Your objective
Leaving the pictures aside, return all of the data below exactly.

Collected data
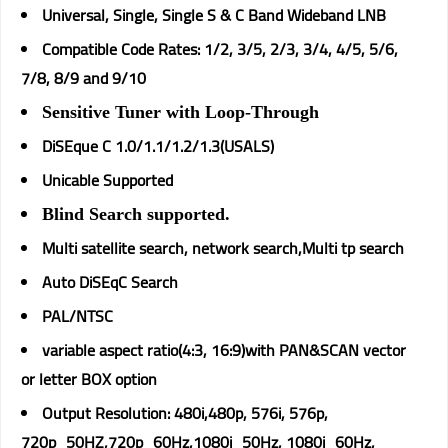
Universal, Single, Single S & C Band Wideband LNB
Compatible Code Rates: 1/2, 3/5, 2/3, 3/4, 4/5, 5/6,
7/8, 8/9 and 9/10
Sensitive Tuner with Loop-Through
DiSEque C 1.0/1.1/1.2/1.3(USALS)
Unicable Supported
Blind Search supported.
Multi satellite search, network search,Multi tp search
Auto DiSEqC Search
PAL/NTSC
variable aspect ratio(4:3, 16:9)with PAN&SCAN vector
or letter BOX option
Output Resolution: 480i,480p, 576i, 576p,
720p_50HZ,720p_60Hz,1080i_50Hz, 1080i_60Hz,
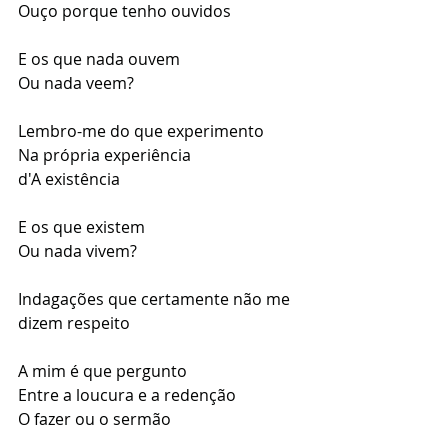
Ouço porque tenho ouvidos
E os que nada ouvem
Ou nada veem?
Lembro-me do que experimento
Na própria experiência
d'A existência
E os que existem
Ou nada vivem?
Indagações que certamente não me 
dizem respeito
A mim é que pergunto
Entre a loucura e a redenção
O fazer ou o sermão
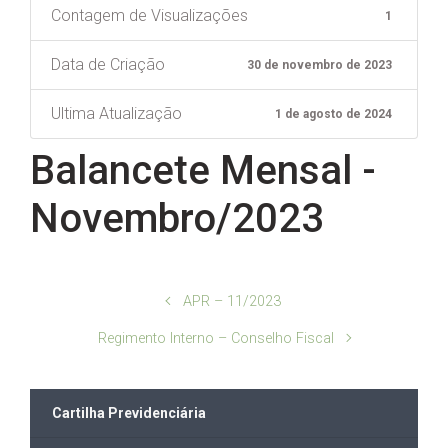
Contagem de Visualizações
1
Data de Criação
30 de novembro de 2023
Ultima Atualização
1 de agosto de 2024
Balancete Mensal -
Novembro/2023
APR – 11/2023
Regimento Interno – Conselho Fiscal
Cartilha Previdenciária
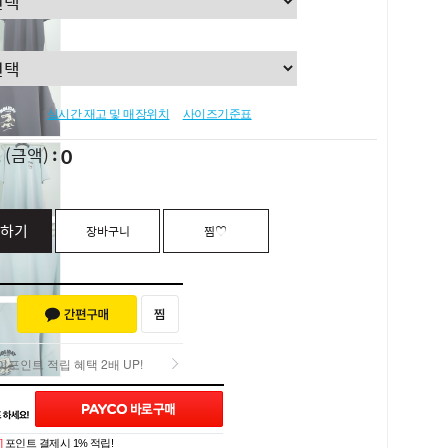
실시간 재고 및 매장위치
사이즈기준표
0
L
(금액)
하기
장바구니
찜♡
포인트 적립 혜택 2배 UP!
포인트 적립 혜택 2배 UP!
]
포인트 결제시 1% 적립!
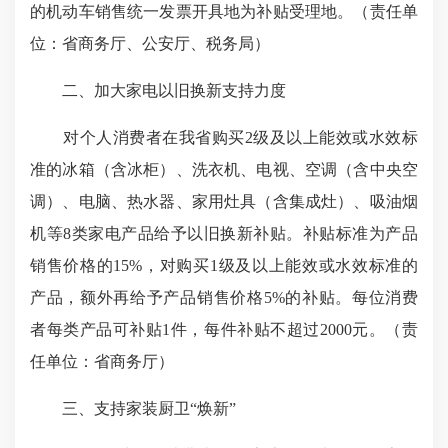
的机动车销售统一发票开具地为补贴受理地。（责任单
位：省商务厅、公安厅、税务局）
二、加大家电以旧换新支持力度
对个人消费者在我省购买2级及以上能效或水效标
准的冰箱（含冰柜）、洗衣机、电视、空调（含中央空
调）、电脑、热水器、家用灶具（含集成灶）、吸油烟
机等8类家电产品给予以旧换新补贴。补贴标准为产品
销售价格的15%，对购买1级及以上能效或水效标准的
产品，额外再给予产品销售价格5%的补贴。每位消费
者每类产品可补贴1件，每件补贴不超过2000元。（责
任单位：省商务厅）
三、支持家装厨卫“焕新”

Written answer
Universal, Single, Single S & C Band Wideband LNB
Compatible Code Rates: 1/2, 3/5, 2/3, 3/4, 4/5, 5/6,
7/8, 8/9 and 9/10
Sensitive Tuner with Loop-Through
DiSEque C 1.0/1.1/1.2/1.3(USALS)
Unicable Supported
Blind Search supported.
Multi satellite search, network search,Multi tp search
Auto DiSEqC Search
PAL/NTSC
variable aspect ratio(4:3, 16:9)with PAN&SCAN vector
or letter BOX option
Output Resolution: 480i,480p, 576i, 576p,
720p_50HZ,720p_60Hz,1080i_50Hz, 1080i_60Hz,
Ouço porque tenho ouvidos
E os que nada ouvem
Ou nada veem?
Lembro-me do que experimento
Na própria experiência
d'A existência
E os que existem
Ou nada vivem?
Indagações que certamente não me 
dizem respeito
A mim é que pergunto
Entre a loucura e a redenção
O fazer ou o sermão
Contagem de Visualizações
1
Data de Criação
30 de novembro de 2023
Ultima Atualização
1 de agosto de 2024
Balancete Mensal -
Novembro/2023
APR – 11/2023
Regimento Interno – Conselho Fiscal
Cartilha Previdenciária
실시간 재고 및 매장위치
사이즈기준표
0
L
(금액)
하기
장바구니
찜♡
포인트 적립 혜택 2배 UP!
포인트 적립 혜택 2배 UP!
]
포인트 결제시 1% 적립!
的机动车销售统一发票开具地为补贴受理地。（责任单
位：省商务厅、公安厅、税务局）
二、加大家电以旧换新支持力度
对个人消费者在我省购买2级及以上能效或水效标
准的冰箱（含冰柜）、洗衣机、电视、空调（含中央空
调）、电脑、热水器、家用灶具（含集成灶）、吸油烟
机等8类家电产品给予以旧换新补贴。补贴标准为产品
销售价格的15%，对购买1级及以上能效或水效标准的
产品，额外再给予产品销售价格5%的补贴。每位消费
者每类产品可补贴1件，每件补贴不超过2000元。（责
任单位：省商务厅）
三、支持家装厨卫“焕新”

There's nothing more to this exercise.